## Data under study:
──────

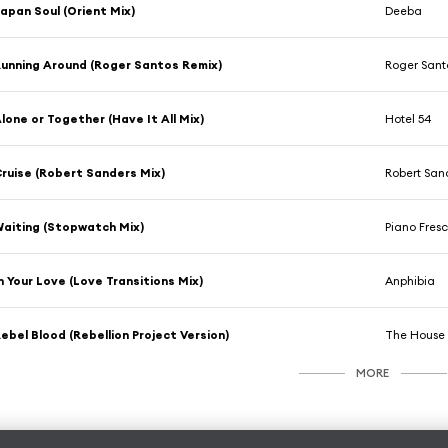
apan Soul (Orient Mix)
Deeba
unning Around (Roger Santos Remix)
Roger Sant
lone or Together (Have It All Mix)
Hotel 54
ruise (Robert Sanders Mix)
Robert San
aiting (Stopwatch Mix)
Piano Fres
n Your Love (Love Transitions Mix)
Anphibia
ebel Blood (Rebellion Project Version)
The House 
MORE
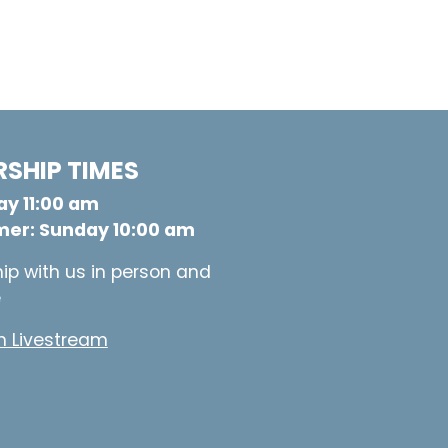
SHIP TIMES
y 11:00 am
er: Sunday 10:00 am
ip with us in person and
e
 Livestream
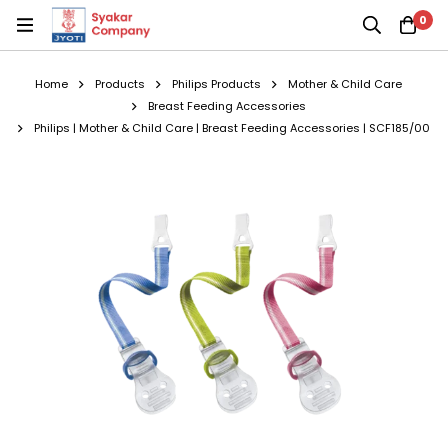
0
Home
Products
Philips Products
Mother & Child Care
Breast Feeding Accessories
Philips | Mother & Child Care | Breast Feeding Accessories | SCF185/00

──────

## What to work on:
Extract, verbatim, the lines from the one containing "Philips Products" through the last line of the listing above.

## Answer section:
Philips Products
Mother & Child Care
Breast Feeding Accessories
Philips | Mother & Child Care | Breast Feeding Accessories | SCF185/00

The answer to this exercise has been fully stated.